I bought TWSS in April of 2005 and it took me about 8 months to finish it. Frankly, I should have just sat down and watched the DVD's over a weekend, but I didn't.  I kept thinking I could do the program without watching the DVD's.  I had a hard time getting into it at first and I didn't really understand the whole concept.  But around the third DVD, the whole program clicked for me.  What a relief. We have since done the SWI Group A programs with my 4th grader and 6th grader. My boys and I loved it.  We used the Level A program because my younger son is Dyslexic.  Both boys thrived with the program and thought that Andrew was so funny. Now we are using the History Based Writing Lessons by Lori V. and my boys are loving them.  I thought that the program would be a huge time commitment, but it is really very well thought out and saves me time.

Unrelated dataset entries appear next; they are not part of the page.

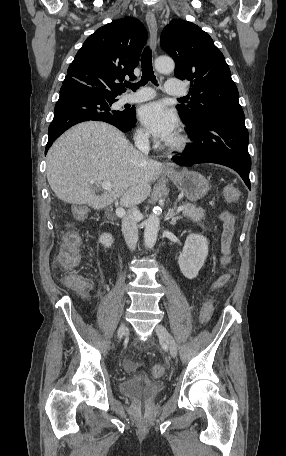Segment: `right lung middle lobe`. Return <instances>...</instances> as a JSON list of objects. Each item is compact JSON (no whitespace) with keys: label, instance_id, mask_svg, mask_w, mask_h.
<instances>
[{"label":"right lung middle lobe","instance_id":"right-lung-middle-lobe-1","mask_svg":"<svg viewBox=\"0 0 286 456\" xmlns=\"http://www.w3.org/2000/svg\"><path fill=\"white\" fill-rule=\"evenodd\" d=\"M108 110H109V113H113V114H119V113H121V111H112L110 108H109Z\"/></svg>","mask_w":286,"mask_h":456}]
</instances>
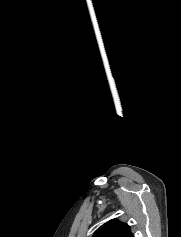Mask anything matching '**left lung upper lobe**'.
<instances>
[{"label": "left lung upper lobe", "mask_w": 181, "mask_h": 237, "mask_svg": "<svg viewBox=\"0 0 181 237\" xmlns=\"http://www.w3.org/2000/svg\"><path fill=\"white\" fill-rule=\"evenodd\" d=\"M93 237H134L128 224L112 219L94 233Z\"/></svg>", "instance_id": "left-lung-upper-lobe-1"}]
</instances>
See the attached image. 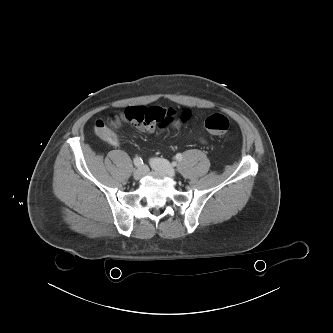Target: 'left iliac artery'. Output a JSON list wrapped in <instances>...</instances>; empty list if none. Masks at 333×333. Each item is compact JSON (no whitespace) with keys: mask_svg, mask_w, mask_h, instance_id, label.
Listing matches in <instances>:
<instances>
[{"mask_svg":"<svg viewBox=\"0 0 333 333\" xmlns=\"http://www.w3.org/2000/svg\"><path fill=\"white\" fill-rule=\"evenodd\" d=\"M175 158H176V160L177 161H182V159H183V156H182V154L181 153H178V154H176V156H175Z\"/></svg>","mask_w":333,"mask_h":333,"instance_id":"44dca946","label":"left iliac artery"}]
</instances>
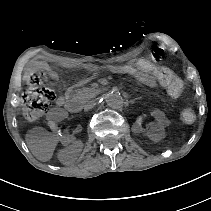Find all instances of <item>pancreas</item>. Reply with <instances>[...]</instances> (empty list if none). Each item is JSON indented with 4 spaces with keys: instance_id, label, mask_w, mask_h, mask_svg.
I'll use <instances>...</instances> for the list:
<instances>
[{
    "instance_id": "1",
    "label": "pancreas",
    "mask_w": 211,
    "mask_h": 211,
    "mask_svg": "<svg viewBox=\"0 0 211 211\" xmlns=\"http://www.w3.org/2000/svg\"><path fill=\"white\" fill-rule=\"evenodd\" d=\"M96 96L93 89L82 88L74 92V98L78 99L81 103H87L91 98Z\"/></svg>"
}]
</instances>
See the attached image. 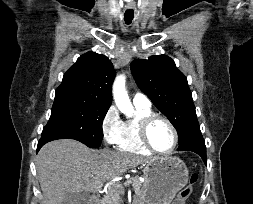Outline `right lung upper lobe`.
Here are the masks:
<instances>
[{
	"instance_id": "right-lung-upper-lobe-1",
	"label": "right lung upper lobe",
	"mask_w": 253,
	"mask_h": 204,
	"mask_svg": "<svg viewBox=\"0 0 253 204\" xmlns=\"http://www.w3.org/2000/svg\"><path fill=\"white\" fill-rule=\"evenodd\" d=\"M114 77L115 70L106 56L88 52L80 56L64 74L62 83L57 90L72 91L110 106Z\"/></svg>"
}]
</instances>
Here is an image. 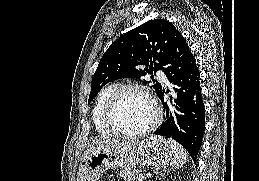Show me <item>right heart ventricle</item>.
Here are the masks:
<instances>
[{
  "label": "right heart ventricle",
  "instance_id": "1",
  "mask_svg": "<svg viewBox=\"0 0 259 181\" xmlns=\"http://www.w3.org/2000/svg\"><path fill=\"white\" fill-rule=\"evenodd\" d=\"M117 87L118 86L116 84H110L104 87L98 93L92 108L91 116L94 127L96 131L102 136L114 135V133L110 130V128L106 125L104 121V111L110 96L116 90Z\"/></svg>",
  "mask_w": 259,
  "mask_h": 181
}]
</instances>
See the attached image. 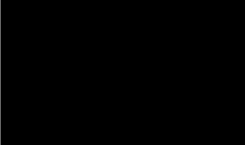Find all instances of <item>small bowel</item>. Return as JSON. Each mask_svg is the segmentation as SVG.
Segmentation results:
<instances>
[{"mask_svg":"<svg viewBox=\"0 0 245 145\" xmlns=\"http://www.w3.org/2000/svg\"><path fill=\"white\" fill-rule=\"evenodd\" d=\"M163 33H164V32H162V31L158 32L159 35H162Z\"/></svg>","mask_w":245,"mask_h":145,"instance_id":"small-bowel-1","label":"small bowel"}]
</instances>
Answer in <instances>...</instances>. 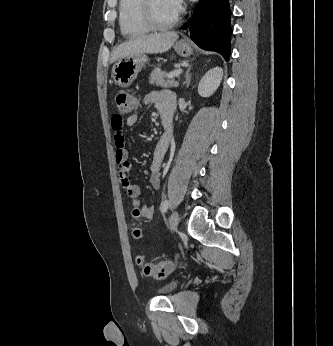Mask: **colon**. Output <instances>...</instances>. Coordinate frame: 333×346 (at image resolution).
Segmentation results:
<instances>
[{
  "mask_svg": "<svg viewBox=\"0 0 333 346\" xmlns=\"http://www.w3.org/2000/svg\"><path fill=\"white\" fill-rule=\"evenodd\" d=\"M115 104L117 108L116 115L123 119L124 116L132 112V110L135 107L136 101L135 98L127 92H117L115 95ZM133 214L134 216H139V211L134 210ZM133 235L135 238H139L141 235L140 230L137 228L134 229ZM137 262L139 265H141L144 275L156 279L165 278L173 270V265L170 261H162L159 263H146L144 262V259L141 256H139L137 257Z\"/></svg>",
  "mask_w": 333,
  "mask_h": 346,
  "instance_id": "colon-1",
  "label": "colon"
}]
</instances>
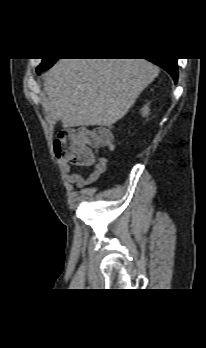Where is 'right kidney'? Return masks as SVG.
<instances>
[{
	"mask_svg": "<svg viewBox=\"0 0 206 348\" xmlns=\"http://www.w3.org/2000/svg\"><path fill=\"white\" fill-rule=\"evenodd\" d=\"M150 109H149V105H145L142 109H141V113L142 116L145 117L147 115H149Z\"/></svg>",
	"mask_w": 206,
	"mask_h": 348,
	"instance_id": "1",
	"label": "right kidney"
}]
</instances>
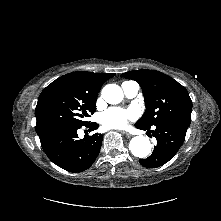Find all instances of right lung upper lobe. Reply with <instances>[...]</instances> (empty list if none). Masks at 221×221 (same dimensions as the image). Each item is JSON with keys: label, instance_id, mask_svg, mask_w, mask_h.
<instances>
[{"label": "right lung upper lobe", "instance_id": "right-lung-upper-lobe-1", "mask_svg": "<svg viewBox=\"0 0 221 221\" xmlns=\"http://www.w3.org/2000/svg\"><path fill=\"white\" fill-rule=\"evenodd\" d=\"M115 74H103L93 72H72L59 77V80H67L90 97L97 98L101 86Z\"/></svg>", "mask_w": 221, "mask_h": 221}]
</instances>
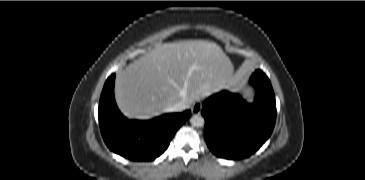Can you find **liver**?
Instances as JSON below:
<instances>
[{
    "label": "liver",
    "mask_w": 365,
    "mask_h": 180,
    "mask_svg": "<svg viewBox=\"0 0 365 180\" xmlns=\"http://www.w3.org/2000/svg\"><path fill=\"white\" fill-rule=\"evenodd\" d=\"M233 66L214 42L187 40L159 44L118 72L115 97L129 118L149 119L169 107L194 101L225 87Z\"/></svg>",
    "instance_id": "1"
}]
</instances>
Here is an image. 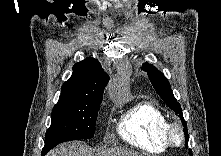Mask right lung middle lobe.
<instances>
[{
    "label": "right lung middle lobe",
    "instance_id": "dd1d6c3e",
    "mask_svg": "<svg viewBox=\"0 0 221 156\" xmlns=\"http://www.w3.org/2000/svg\"><path fill=\"white\" fill-rule=\"evenodd\" d=\"M102 99L92 98L72 103H57L52 111L51 126L45 135L42 156L59 143L92 138Z\"/></svg>",
    "mask_w": 221,
    "mask_h": 156
}]
</instances>
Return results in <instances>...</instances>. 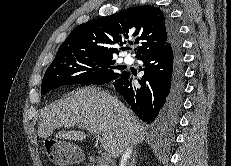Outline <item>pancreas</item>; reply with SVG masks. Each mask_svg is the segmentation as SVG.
I'll return each instance as SVG.
<instances>
[{
    "mask_svg": "<svg viewBox=\"0 0 231 166\" xmlns=\"http://www.w3.org/2000/svg\"><path fill=\"white\" fill-rule=\"evenodd\" d=\"M87 166H107L106 164H104L102 161H101V158H98L95 163L93 164H89Z\"/></svg>",
    "mask_w": 231,
    "mask_h": 166,
    "instance_id": "cf45deb5",
    "label": "pancreas"
}]
</instances>
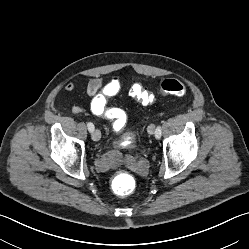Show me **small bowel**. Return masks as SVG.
Returning a JSON list of instances; mask_svg holds the SVG:
<instances>
[{
	"label": "small bowel",
	"instance_id": "1",
	"mask_svg": "<svg viewBox=\"0 0 249 249\" xmlns=\"http://www.w3.org/2000/svg\"><path fill=\"white\" fill-rule=\"evenodd\" d=\"M115 86L113 80L108 83H104L102 77L96 76L91 78L86 85V94L90 97V111L98 117L109 119L113 122V127L116 120H125V113L114 107L108 106L109 98L116 94H112L111 90ZM65 90L69 93L77 91V87L73 82H68L65 85ZM118 93V92H117ZM86 109L79 105H74L71 108V112L75 115L82 114ZM115 129V127H114ZM109 157L103 156L100 160L105 161ZM138 171L144 172L146 170V163L143 161H137Z\"/></svg>",
	"mask_w": 249,
	"mask_h": 249
}]
</instances>
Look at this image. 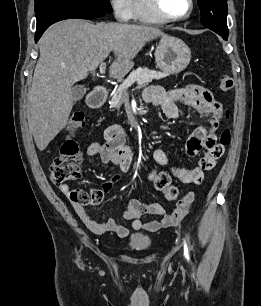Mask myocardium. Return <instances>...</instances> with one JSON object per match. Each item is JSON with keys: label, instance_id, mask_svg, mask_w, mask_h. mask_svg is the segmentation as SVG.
<instances>
[{"label": "myocardium", "instance_id": "f54148a6", "mask_svg": "<svg viewBox=\"0 0 261 306\" xmlns=\"http://www.w3.org/2000/svg\"><path fill=\"white\" fill-rule=\"evenodd\" d=\"M145 1H146V5H147L148 9L150 10V12L152 14H154L156 17H158L160 20H162L163 22L183 21V20L187 19L188 17H190V15L192 14V12L194 10V6H195L194 0H188L189 1V9H188L187 13L182 15V16L171 17V16H168L167 14L164 13V11L161 8L159 0H145Z\"/></svg>", "mask_w": 261, "mask_h": 306}]
</instances>
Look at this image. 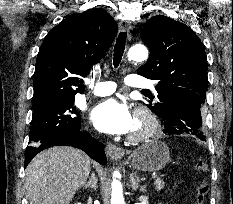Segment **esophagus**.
Returning a JSON list of instances; mask_svg holds the SVG:
<instances>
[{
  "mask_svg": "<svg viewBox=\"0 0 233 204\" xmlns=\"http://www.w3.org/2000/svg\"><path fill=\"white\" fill-rule=\"evenodd\" d=\"M132 29L131 25H126L124 27V30L127 32L128 39H131ZM105 152L111 159H119L124 155V149L112 143L107 144Z\"/></svg>",
  "mask_w": 233,
  "mask_h": 204,
  "instance_id": "obj_1",
  "label": "esophagus"
}]
</instances>
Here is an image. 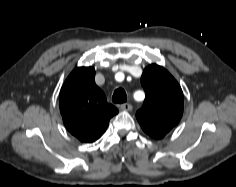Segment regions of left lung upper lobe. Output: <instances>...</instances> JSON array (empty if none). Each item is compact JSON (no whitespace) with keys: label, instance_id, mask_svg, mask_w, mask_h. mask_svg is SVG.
<instances>
[{"label":"left lung upper lobe","instance_id":"obj_1","mask_svg":"<svg viewBox=\"0 0 236 187\" xmlns=\"http://www.w3.org/2000/svg\"><path fill=\"white\" fill-rule=\"evenodd\" d=\"M141 84L146 96L136 118L146 134L161 139L182 117V89L166 69L156 64L144 69Z\"/></svg>","mask_w":236,"mask_h":187}]
</instances>
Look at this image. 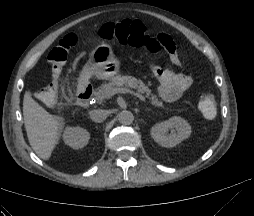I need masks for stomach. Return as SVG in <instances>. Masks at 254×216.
<instances>
[{"instance_id":"stomach-1","label":"stomach","mask_w":254,"mask_h":216,"mask_svg":"<svg viewBox=\"0 0 254 216\" xmlns=\"http://www.w3.org/2000/svg\"><path fill=\"white\" fill-rule=\"evenodd\" d=\"M120 60L115 57L111 46L107 43L97 45L90 53L88 61L82 67L80 75L83 79L90 77L109 78L119 73Z\"/></svg>"}]
</instances>
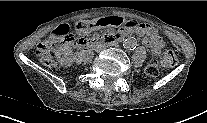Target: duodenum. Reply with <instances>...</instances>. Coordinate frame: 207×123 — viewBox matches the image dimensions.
I'll return each instance as SVG.
<instances>
[{
  "label": "duodenum",
  "instance_id": "duodenum-1",
  "mask_svg": "<svg viewBox=\"0 0 207 123\" xmlns=\"http://www.w3.org/2000/svg\"><path fill=\"white\" fill-rule=\"evenodd\" d=\"M127 33L128 32H123V33H119L116 35H106L102 38H92V39L87 40L83 45L85 48L90 49L100 43L116 44V43H119Z\"/></svg>",
  "mask_w": 207,
  "mask_h": 123
}]
</instances>
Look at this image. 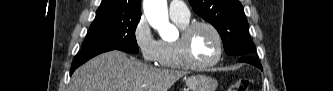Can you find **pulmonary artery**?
I'll return each instance as SVG.
<instances>
[{
	"mask_svg": "<svg viewBox=\"0 0 333 91\" xmlns=\"http://www.w3.org/2000/svg\"><path fill=\"white\" fill-rule=\"evenodd\" d=\"M169 13L171 17L187 19L190 18V11L186 4L182 1H173L169 5Z\"/></svg>",
	"mask_w": 333,
	"mask_h": 91,
	"instance_id": "obj_1",
	"label": "pulmonary artery"
}]
</instances>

Lastly, My husband and I are watching the Teaching the Classics DVD's as our entertainment for date night.

 Yes, there is no question that the material is expensive and takes a huge time commitment, but I wanted to encourage you all that if you spend the time it does produce results. My thanks to you all are long overdue!!!  Thank you.

Deb in NY


My daughter has just started with SWI B. Today she was sitting down to write the summary about the Japanese beetles, and she said, "Mom, I really like this. I think I can do it!" When she was finished she read it to the entire family. She is 14 and has Aspergers; she has really struggled with writing. I had TWSS last year but couldn't seem to get us into a groove with it. So this year we're trying the program with Andrew teaching, and my daughter just howls at his humor. Somehow he just worms right on past all of her defenses against writing.  :)

 (Name withheld)

I've actually heard about IEW for many years, but it wasn't until I attended a presentation by someone who had used it themselves that I understood how it worked.  I explored the website, learned all I could about it, and decided to try it.  I'm very glad I did!  We homeschool our 5 children, and writing has always been very difficult, especially for the oldest boy (15). IEW has taken away that frustration.  We are having success in writing for the first time.  I have watched all of the DVD's (while on the treadmill!), and refer to them often.  Being a part of this group would certainly enhance my understanding of this program and help me to use it most effectively.